Up until recently, I too had a fixed Cross-Check commuter. Although riding fixed has many advantages, I enjoy the hills too much. I love the bike but the fixed gear was limiting my routes and I ended up riding the bike less because of it. I put gears on it and now I can go anywhere without being concerned about having the right gear.

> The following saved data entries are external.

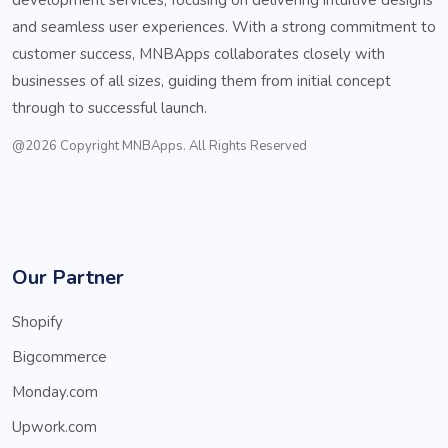
and seamless user experiences. With a strong commitment to
customer success, MNBApps collaborates closely with
businesses of all sizes, guiding them from initial concept
through to successful launch.
@2026 Copyright MNBApps. All Rights Reserved
Our Partner
Shopify
Bigcommerce
Monday.com
Upwork.com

Since you're in NYC, you probably don't have a need for gears so a fixed gear should be no problem.


----------



## gogogomoveit (Nov 20, 2003)

I put 42/15 on my single speed commuter. Great fun. The only little rollie I have to encounter is a 7% half mile up. I just go out of saddle and grind it through, Actually a 42/17 will work nicely too. Only if I can use my single speed on those 9% grades...


----------



## bikenerd (Jan 22, 2004)

*Go for it!*

I've been commuting fixed for about 6 years / 18,000 miles. My fixie has lights and fenders year round, and it's a great ride. I do occasionally commute on a geared bike, but the vast majority is on the fixie. My commute is 24 miles round trip, with about 400 feet of elevation change - downhill to work, uphill home. All the elevation change is in one half of the ride, the homeward end. I've run gears ranging from 48x20 to 54x20, it just depends on what you want to work on and what you want to hurt.


----------



## iamandy (Jun 20, 2003)

*Get a brake*

I commute on my fixed gear (and ride most of the winter fixed) and its great but the only time it bugs my knees is if I use my leg muscles to stop rather then the front brake. For some reason that bugs my knees and thats only if I do it a lot on a ride. Go for it, you'll love it.


----------



## Johnnygun (May 3, 2004)

*I ride....*

30 miles a day to work on my fixie - 49/16 gearing. I have a couple short climbs - mostly flat.

Absolutely love it

-JG


----------